La tortuga y el águila

Una tortuga que se recreaba al sol, se quejaba a las aves marinas de su triste destino, y de que nadie le había querido enseñar a volar.

Un águila que paseaba a la deriva por ahí, oyó su lamento y le preguntó con qué le pagaba si ella la alzaba y la llevaba por los aires.

- Te daré –dijo– todas las riquezas del Mar Rojo.

- Entonces te enseñaré a volar –replicó el águila-.

Y tomándola por los pies la llevó casi hasta las nubes, y soltándola de pronto, la dejó ir, cayendo la pobre tortuga en una soberbia montaña, haciéndose añicos su coraza. Al verse moribunda, la tortuga exclamó:

- Renegué de mi suerte natural. ¿Qué tengo yo que ver con vientos y nubes, cuando con dificultad apenas me muevo sobre la tierra?

Si fácilmente adquiriéramos todo lo que deseamos, fácilmente llegaríamos a la desgracia.

 
 
La zorra y el cocodrilo
 
Discutían un día la zorra y el cocodrilo sobre la nobleza de sus antepasados.

Por largo rato habló el cocodrilo acerca de la alcurnia de sus ancestros, y terminó por decir que sus padres habían llegado a ser los guardianes del gimnasio.

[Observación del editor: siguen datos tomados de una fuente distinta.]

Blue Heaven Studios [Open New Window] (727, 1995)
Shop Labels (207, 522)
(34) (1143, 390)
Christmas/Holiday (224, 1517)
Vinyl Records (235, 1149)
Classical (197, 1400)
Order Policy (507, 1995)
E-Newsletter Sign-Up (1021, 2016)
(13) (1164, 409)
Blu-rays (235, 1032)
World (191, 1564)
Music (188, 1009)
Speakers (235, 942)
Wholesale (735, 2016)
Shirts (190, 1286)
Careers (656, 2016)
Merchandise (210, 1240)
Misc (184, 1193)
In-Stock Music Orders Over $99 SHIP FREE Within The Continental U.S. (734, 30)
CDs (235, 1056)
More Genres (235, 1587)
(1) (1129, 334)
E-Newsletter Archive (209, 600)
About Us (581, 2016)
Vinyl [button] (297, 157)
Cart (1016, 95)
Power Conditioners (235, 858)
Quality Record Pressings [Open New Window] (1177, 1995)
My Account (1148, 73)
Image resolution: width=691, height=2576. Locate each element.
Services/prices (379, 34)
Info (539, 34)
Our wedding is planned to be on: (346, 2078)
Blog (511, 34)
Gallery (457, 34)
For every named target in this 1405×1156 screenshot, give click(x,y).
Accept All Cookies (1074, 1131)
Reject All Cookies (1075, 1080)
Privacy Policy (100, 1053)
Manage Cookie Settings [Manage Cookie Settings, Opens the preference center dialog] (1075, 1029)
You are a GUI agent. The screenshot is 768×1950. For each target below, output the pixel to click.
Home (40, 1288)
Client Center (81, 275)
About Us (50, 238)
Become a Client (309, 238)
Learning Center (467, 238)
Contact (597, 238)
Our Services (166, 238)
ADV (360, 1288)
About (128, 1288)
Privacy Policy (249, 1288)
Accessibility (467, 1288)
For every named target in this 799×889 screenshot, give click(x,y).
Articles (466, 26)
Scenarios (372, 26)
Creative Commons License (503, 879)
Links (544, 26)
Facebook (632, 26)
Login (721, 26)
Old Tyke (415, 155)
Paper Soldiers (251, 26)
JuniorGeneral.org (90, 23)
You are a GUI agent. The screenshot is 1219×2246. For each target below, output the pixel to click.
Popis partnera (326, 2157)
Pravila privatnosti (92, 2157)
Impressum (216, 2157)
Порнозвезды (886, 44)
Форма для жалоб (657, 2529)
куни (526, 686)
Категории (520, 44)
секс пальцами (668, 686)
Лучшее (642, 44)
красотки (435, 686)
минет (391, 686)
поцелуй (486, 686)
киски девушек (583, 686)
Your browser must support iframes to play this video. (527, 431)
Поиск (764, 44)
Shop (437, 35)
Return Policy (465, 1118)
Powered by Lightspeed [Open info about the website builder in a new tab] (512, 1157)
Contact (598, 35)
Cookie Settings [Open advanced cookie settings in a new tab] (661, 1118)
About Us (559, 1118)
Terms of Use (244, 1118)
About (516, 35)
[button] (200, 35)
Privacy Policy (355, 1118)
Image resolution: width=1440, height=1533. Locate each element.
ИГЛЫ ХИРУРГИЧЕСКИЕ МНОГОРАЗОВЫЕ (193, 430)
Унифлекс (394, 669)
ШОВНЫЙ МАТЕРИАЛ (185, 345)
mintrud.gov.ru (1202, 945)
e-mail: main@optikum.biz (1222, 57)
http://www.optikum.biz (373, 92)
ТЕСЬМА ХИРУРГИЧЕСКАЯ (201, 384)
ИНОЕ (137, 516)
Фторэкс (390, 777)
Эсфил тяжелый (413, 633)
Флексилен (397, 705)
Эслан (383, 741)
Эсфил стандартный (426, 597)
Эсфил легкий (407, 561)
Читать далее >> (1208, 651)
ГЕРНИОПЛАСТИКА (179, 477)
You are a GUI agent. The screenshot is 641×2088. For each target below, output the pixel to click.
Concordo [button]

- No es necesario que me lo digas -replicó la zorra-; las cualidades de tu piel demuestran muy bien que desde hace muchos años te dedicas a los ejercicios de gimnasia.

Recuerda siempre que lo que bien se ve, no se puede ocultar con la mentira.
 
Los lobos y los carneros
 
 
Intentaban los lobos sorprender a un rebaño de carneros. Pero gracias a los perros guardianes, no podían conseguirlo. Entonces decidieron emplear su astucia. Enviaron unos delegados a los carneros para pedirles que les entregaran a sus perros diciéndoles:
- Los perros son los causantes de que haya enemistad entre ustedes y nosotros. Sólo tienen que entregarnóslos y la paz reinará entre nosotros.
Y los ingenuos carneros, sin sospechar lo que sucedería, les entregaron los perros, y los lobos, ya libres de los perros, se apoderaron sin problemas del rebaño.
Nunca entregues a los enemigos, a los que te dan el apoyo y protección.
 
Zeus y los robles
 

Se quejaban los robles a Zeus en estos términos:

-En vano vemos la luz, pues estamos expuestos, más que todos los demás árboles, a los golpes brutales del hacha.

-Vosotros mismos sois los autores de vuestra desgracia respondió Zeus-; si no dierais la madera para fabricar los mangos, las vigas y los arados, el hacha os respetaría.

Antes de culpar a otros de nuestros males, veamos antes si no los causamos  nosotros mismos.